GitLab Integration
Buildbot-nix integrates with GitLab using an access token. GitLab has no GitHub-App equivalent, so the setup follows the Gitea model: token-based API access, per-repository webhooks, commit status updates.
Step 1: Create a GitLab Access Token
Use one of:
- Personal access token (simplest; CI acts as your user): User Settings →
Access tokens → Add new token, scope
api - Group or project access token (separate bot identity): Group/Project
Settings → Access tokens, role Maintainer, scope
api - Service account (self-managed admin or paid tier)

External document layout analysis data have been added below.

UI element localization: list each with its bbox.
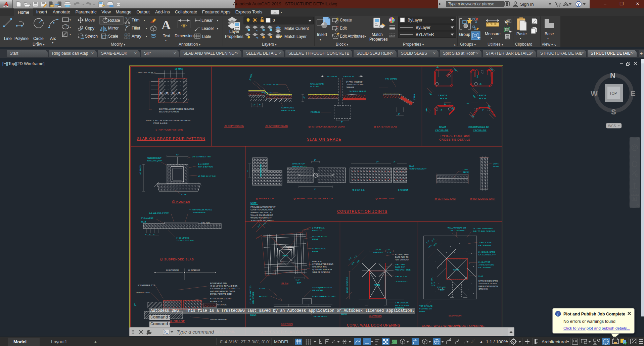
svg-text:@ SEISMIC JOINT: @ SEISMIC JOINT xyxy=(375,197,396,200)
svg-text:Stretch: Stretch xyxy=(85,34,98,39)
svg-text:INTERRUPTED: INTERRUPTED xyxy=(312,236,327,238)
svg-text:+: + xyxy=(94,339,97,345)
svg-text:AS REQ'D BY ARCH'L: AS REQ'D BY ARCH'L xyxy=(312,287,333,289)
svg-text:Scale: Scale xyxy=(108,34,118,39)
svg-text:Copy: Copy xyxy=(85,26,94,31)
svg-text:BARS TYP: BARS TYP xyxy=(395,266,405,268)
svg-text:2'-0" MIN.: 2'-0" MIN. xyxy=(431,277,433,286)
svg-text:▾: ▾ xyxy=(491,37,492,40)
svg-text:TYP.: TYP. xyxy=(351,261,355,265)
svg-text:@ RUNNER: @ RUNNER xyxy=(172,200,190,203)
svg-text:PLAN: PLAN xyxy=(281,282,288,285)
svg-text:8" MAX.: 8" MAX. xyxy=(249,73,253,81)
svg-text:SECTION: SECTION xyxy=(281,323,293,326)
svg-text:TYPICAL HOOP and: TYPICAL HOOP and xyxy=(440,134,469,138)
svg-text:EACH SIDE OF: EACH SIDE OF xyxy=(395,304,409,306)
svg-text:EACHWAY (REFER TO ELECT'L: EACHWAY (REFER TO ELECT'L xyxy=(210,288,240,290)
svg-text:Fillet: Fillet xyxy=(132,26,140,31)
svg-text:OTHERWISE: OTHERWISE xyxy=(252,292,254,304)
svg-text:DOOR OPENING: DOOR OPENING xyxy=(346,277,348,293)
svg-text:SLAB: SLAB xyxy=(181,194,186,196)
svg-text:TYP.: TYP. xyxy=(433,242,437,247)
svg-text:ELEVATION: ELEVATION xyxy=(449,314,461,317)
svg-text:INTERIOR: INTERIOR xyxy=(327,76,337,78)
svg-text:EXTERIOR: EXTERIOR xyxy=(343,76,354,78)
svg-text:▾: ▾ xyxy=(217,27,218,30)
svg-text:#3 @ 12" O.C.: #3 @ 12" O.C. xyxy=(352,189,365,191)
svg-text:2 PIECE: 2 PIECE xyxy=(477,94,486,97)
svg-text:CONC. WALL DOOR OPENING: CONC. WALL DOOR OPENING xyxy=(347,323,401,327)
svg-text:?: ? xyxy=(577,2,580,7)
svg-text:AND EACH SIDE: AND EACH SIDE xyxy=(395,269,411,271)
svg-text:OF OPENING: OF OPENING xyxy=(478,244,491,246)
svg-text:FIN. FLR.: FIN. FLR. xyxy=(201,222,210,224)
svg-text:WHERE REQ'D: WHERE REQ'D xyxy=(292,165,307,167)
svg-text:CONSTRUCTION JOINT: CONSTRUCTION JOINT xyxy=(250,209,273,211)
svg-text:TO SUIT EQUIP: TO SUIT EQUIP xyxy=(147,160,162,162)
svg-text:2–#5 AT TOP: 2–#5 AT TOP xyxy=(395,276,407,278)
svg-text:6": 6" xyxy=(153,234,155,236)
svg-text:SLAB: SLAB xyxy=(141,221,146,223)
svg-text:12": 12" xyxy=(252,104,256,106)
svg-text:ONE HALF THE: ONE HALF THE xyxy=(312,266,327,268)
svg-text:CROSS–TIE: CROSS–TIE xyxy=(435,129,449,132)
svg-text:4" TYP. UNLESS NOTED: 4" TYP. UNLESS NOTED xyxy=(189,209,213,211)
svg-text:Groups ▾: Groups ▾ xyxy=(460,42,476,47)
svg-text:#3 TIES @ 12" O.C.: #3 TIES @ 12" O.C. xyxy=(198,175,216,177)
svg-text:HOOP: HOOP xyxy=(479,97,486,100)
svg-text:6db: 6db xyxy=(472,95,476,98)
svg-text:CONTINUOUS: CONTINUOUS xyxy=(312,248,326,250)
svg-text:SLAB ON GRADE POUR PATTERN: SLAB ON GRADE POUR PATTERN xyxy=(137,137,205,141)
svg-text:4d: 4d xyxy=(440,109,442,111)
svg-text:BEAM: BEAM xyxy=(439,126,446,128)
svg-text:Draw ▾: Draw ▾ xyxy=(33,42,44,47)
svg-text:COMPACTED: COMPACTED xyxy=(281,107,294,109)
svg-text:Plot and Publish Job Complete: Plot and Publish Job Complete xyxy=(563,312,625,316)
svg-text:@ SUSPENDED SLAB: @ SUSPENDED SLAB xyxy=(160,258,194,261)
svg-text:2'-0": 2'-0" xyxy=(386,249,390,251)
svg-text:EXTEND JAMB BARS: EXTEND JAMB BARS xyxy=(473,228,493,230)
svg-text:Architectural: Architectural xyxy=(542,339,567,344)
svg-text:@ DEPRESSION: @ DEPRESSION xyxy=(224,125,244,128)
svg-text:Layers ▾: Layers ▾ xyxy=(262,42,276,47)
svg-text:EXTEND JAMB: EXTEND JAMB xyxy=(395,253,409,255)
svg-text:FOOTING: FOOTING xyxy=(311,111,320,113)
svg-text:▾: ▾ xyxy=(70,18,71,21)
svg-text:6" CHAMFER: 6" CHAMFER xyxy=(141,217,153,219)
svg-text:Dimension: Dimension xyxy=(175,34,194,38)
svg-text:MODEL: MODEL xyxy=(274,339,289,344)
svg-text:OCCURS: OCCURS xyxy=(310,86,319,88)
svg-text:FOOTING OR: FOOTING OR xyxy=(419,308,432,310)
svg-text:ByLayer: ByLayer xyxy=(416,25,430,30)
svg-text:▾: ▾ xyxy=(165,39,167,42)
svg-text:Properties ▾: Properties ▾ xyxy=(403,42,424,47)
svg-text:①: ① xyxy=(159,91,163,95)
svg-text:①: ① xyxy=(172,91,175,95)
svg-text:0'-4 3/16", 27'-7 3/8", 0'-0": 0'-4 3/16", 27'-7 3/8", 0'-0" xyxy=(220,339,270,344)
svg-text:N: N xyxy=(610,71,615,80)
svg-text:OF OPENING: OF OPENING xyxy=(395,281,408,283)
svg-text:TOP OF SLAB: TOP OF SLAB xyxy=(419,305,432,307)
svg-text:OPENING: OPENING xyxy=(373,251,383,253)
svg-text:SIDE OF OPENING: SIDE OF OPENING xyxy=(312,271,330,273)
svg-text:HOOP: HOOP xyxy=(440,97,447,100)
svg-text:2": 2" xyxy=(314,159,316,161)
svg-text:REINF.: REINF. xyxy=(312,250,319,252)
svg-text:No errors or warnings found: No errors or warnings found xyxy=(563,319,615,324)
svg-text:W: W xyxy=(591,89,598,98)
svg-text:2": 2" xyxy=(394,161,395,163)
svg-text:▲: ▲ xyxy=(479,339,484,344)
svg-text:CONSTRUCTION JOINTS: CONSTRUCTION JOINTS xyxy=(337,209,387,213)
svg-text:12": 12" xyxy=(176,154,179,156)
svg-text:db: db xyxy=(444,103,446,105)
svg-text:2–#5 EA. SIDE: 2–#5 EA. SIDE xyxy=(478,242,492,244)
svg-text:ELEVATION: ELEVATION xyxy=(369,315,381,317)
svg-text:2'-0": 2'-0" xyxy=(295,279,300,282)
svg-text:Layer: Layer xyxy=(229,29,239,34)
svg-text:Paste: Paste xyxy=(516,32,527,36)
svg-text:@ WATER STOP: @ WATER STOP xyxy=(256,197,274,200)
svg-text:PROVIDE WATERSTOP AT: PROVIDE WATERSTOP AT xyxy=(250,206,276,208)
svg-text:COLUMN/WALL BE: COLUMN/WALL BE xyxy=(468,126,489,128)
svg-text:CONSTRUCTION JT.: CONSTRUCTION JT. xyxy=(137,71,156,73)
svg-text:TOP: TOP xyxy=(609,91,617,95)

Maintainer permission on a project is required for automatic webhook registration; without it the project is still discovered and built, but the webhook must be created manually (see below).
Step 2: Configure nixbot
services.nixbot = {
gitlab = {
enable = true;
# instanceUrl defaults to https://gitlab.com
tokenFile = "/path/to/gitlab-token";
# Optional: restrict which repositories are built
userAllowlist = [ "mygroup" ];
# repoAllowlist = [ "mygroup/myrepo" ];
# Optional: SSH authentication for fetching
# sshPrivateKeyFile = "/path/to/ssh-key";
# sshKnownHostsFile = "/path/to/known-hosts";
};
};
Step 3: Enable Projects
- Open the nixbot web UI as an admin
- Enable the repository on the dashboard
- With Maintainer permission the webhook (push + merge request events) is registered automatically on the next discovery cycle
Manual webhook creation
Only needed when the token lacks Maintainer on the project (watch for the “no maintainer permission to manage webhooks” warning):
- Enable the project
- On the repository page in the nixbot web UI, expand webhook setup and press regenerate - the secret is shown exactly once
- In GitLab: Settings → Webhooks → Add new webhook
- URL from step 2, Secret token from step 2
- Trigger: Push events and Merge request events
- Save
Notes
- Commit statuses are posted per attribute plus
nixbot/nix-eval; use them in merge request approval rules / merged results pipelines. - GitLab does not sign webhook payloads; the secret is compared against the
X-Gitlab-Tokenheader. Use HTTPS for the webhook URL. - Access control (with OAuth login): admins manage everything; Developer access or higher to a project allows restart/cancel of its builds; MR authors can restart/cancel their own MR’s builds.